This session will: (1) Introduce the framework of “Why Am I Always Being Researched?”; (2) Share how we and other institutions across philanthropy, research and nonprofits have operationalized it; (3) Lead an active session to equip participants with the tools to recognize faster and more often where the evidence is hiding inequities; and (4) Facilitate participants identifying practical shifts in their work.
Wednesday November 11
For hundreds of years, the people of the African Diaspora have lit paths towards liberation across the Western Hemisphere, lighting the way for each other with spiritual and cultural power. Black people birthed new traditions rooted in the art and religious practices brought from the continent, informed by new environments, and fashioned against the evils of slavery, colonization and systemic racism. Today, in the legacy of that repression, the resistance continues on all fronts. Black artists and writers lead the cultural charge to innovate and hew new freedom, new futures in our imaginations as well as on the streets.
Authors, song writers, vocalists, priestesses and witches, our three panelists will discuss the words, songs and spirits that have come forth in the art and their freedom work. Each a cultural icon of Black feminist creativity in their own right, their ground-breaking conversation will explore histories, personal and collective, survey some of the contents in their current tool kit and offer future visions. In this moderated plenary, Lady Dane Figueroa Edidi, Michaela Harrison and adrienne maree brown will delve into the spiritual technologies of music and magic that they create to bring protection, healing and justice to the earth, their communities and themselves. Racial Justice Reads founder, Rosana “RC” Cruz will moderate, to proffer questions and support the panelists as they weave their magic.
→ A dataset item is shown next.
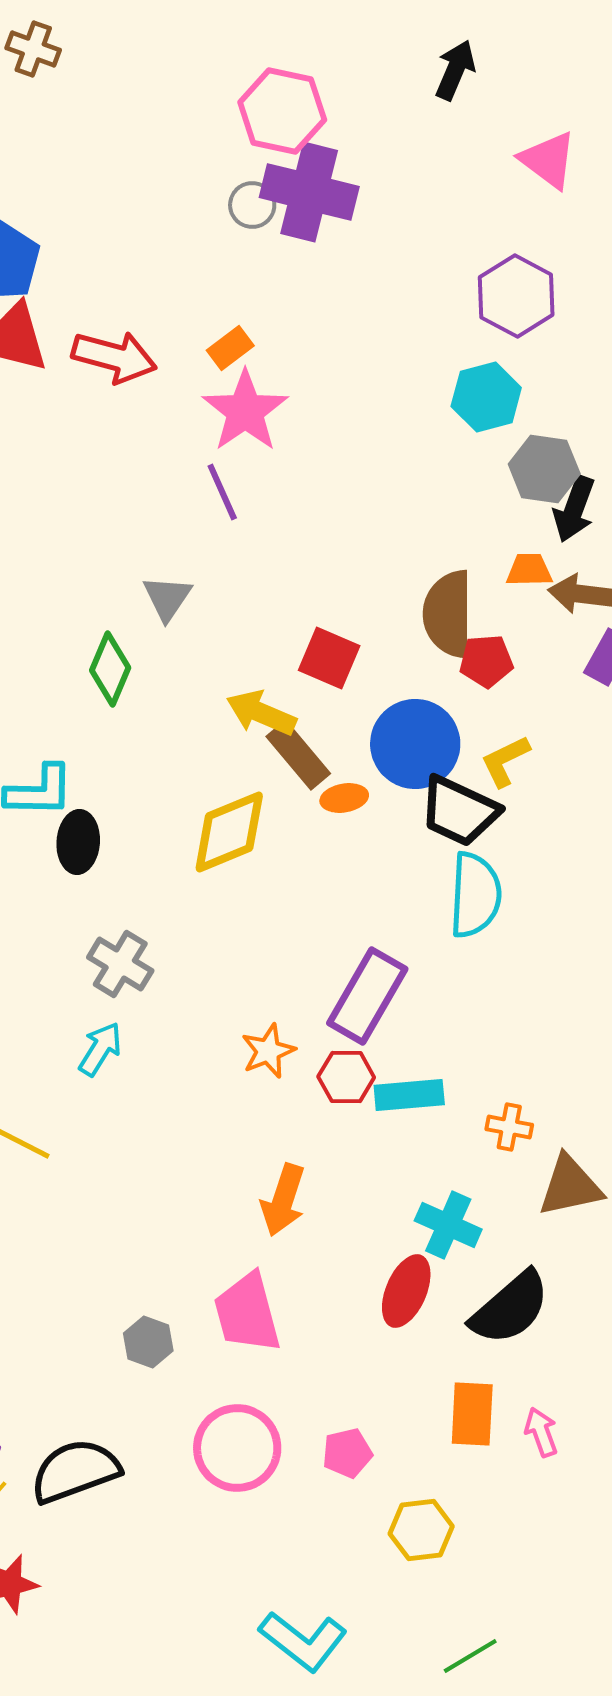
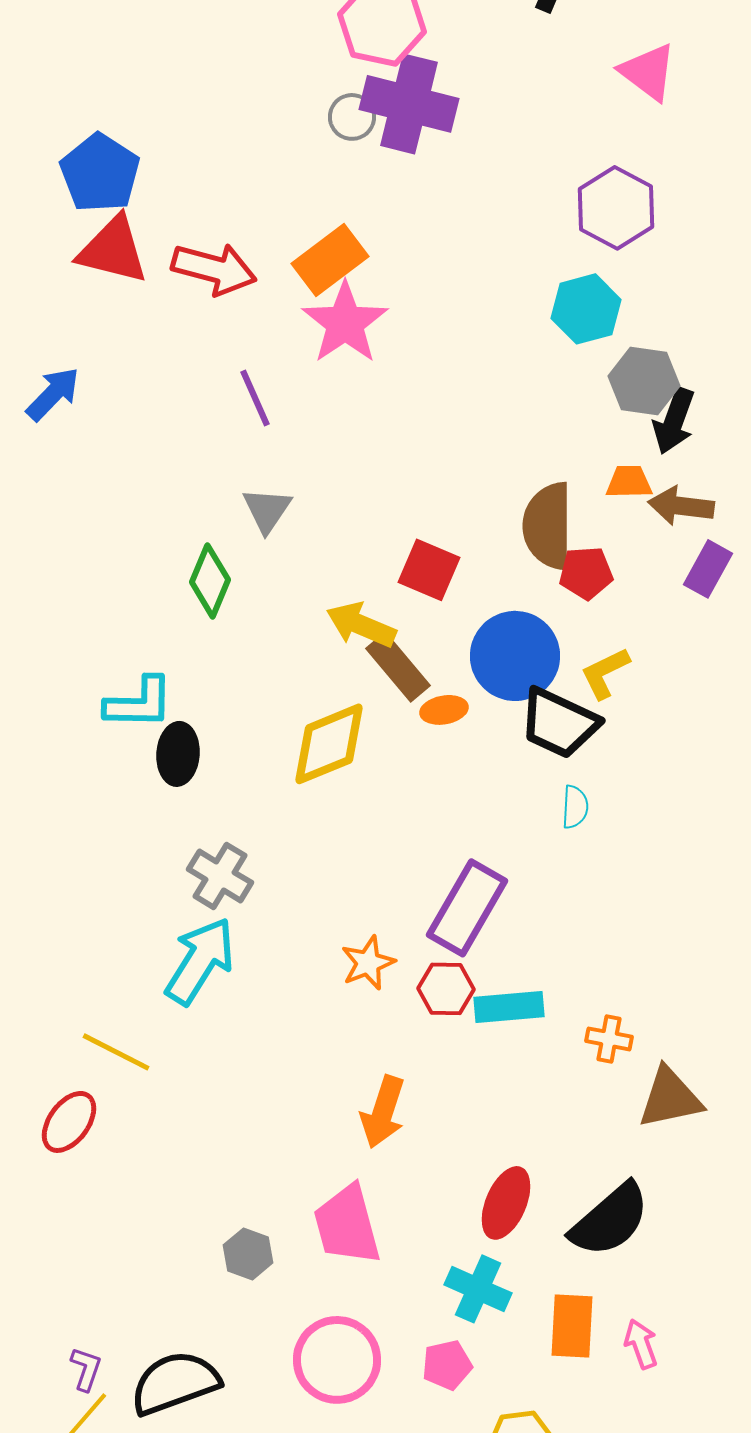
orange rectangle: (230, 348) -> (330, 260), size x1.6
purple line: (222, 492) -> (255, 398), moved
cyan semicircle: (475, 895) -> (575, 807), size x0.5
cyan arrow: (100, 1049) -> (200, 961), size x1.6
cyan cross: (448, 1225) -> (478, 1289), moved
Why is the United States talked about as if it’s unique despite being similar to so many other nations? How is this the “land of the free” if there are slaveowners on our money? Why is the idea that America was never great offensive to so many people? This interactive workshop builds understanding of what some call American exceptionalism: the idea that the U.S. is the best or most free nation to ever exist. This idea filters out the experiences and stories of Black, Indigenous, and other people of color that contradict that narrative.
In our session, we will explore the racial ideas underpinning the “greatest nation on Earth” motto by tying white innocence and national pride to the real practices of erasing or even celebrating stolen land and lives. Can decolonization, reparations, and national pride coexist? Participants will build some shared language about the United States’ myths that exempt it/us from accountability for its/our human rights violations. We will practice a root-cause analysis and then apply it to countering these myths, and finally share some of the tools and frameworks that are keeping racial justice global.
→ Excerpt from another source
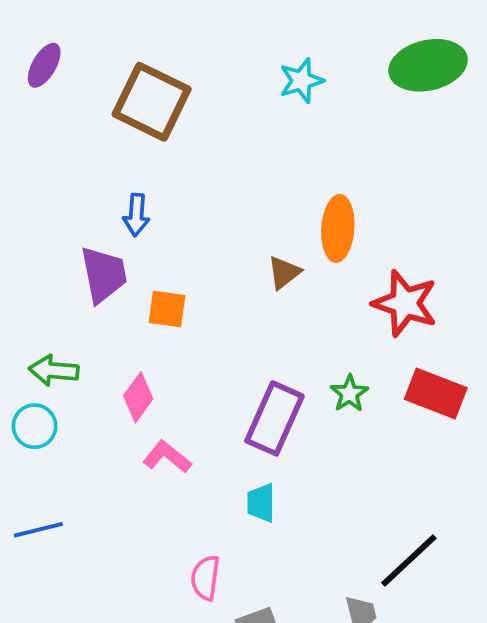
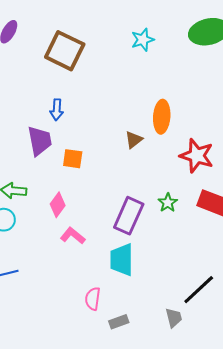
cyan trapezoid: (261, 503) -> (122, 260), size x1.6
Storytelling has always been a powerful tool to name problems, unite constituencies, and mobilize people towards solutions. While this political moment has brought the destructive power of dominant narratives into sharp relief, it also brings with it immense possibility. This interactive session will provide participants with a practical framework and hands-on tools for harnessing the power of story and imagination for resiliency and liberation.
Is racial equity enough? What comes after liberation? Join us as we play with strategic storytelling tools designed to help grassroots communities imagine the future. We will explore the difference between status quo narratives and transformative racial justice stories.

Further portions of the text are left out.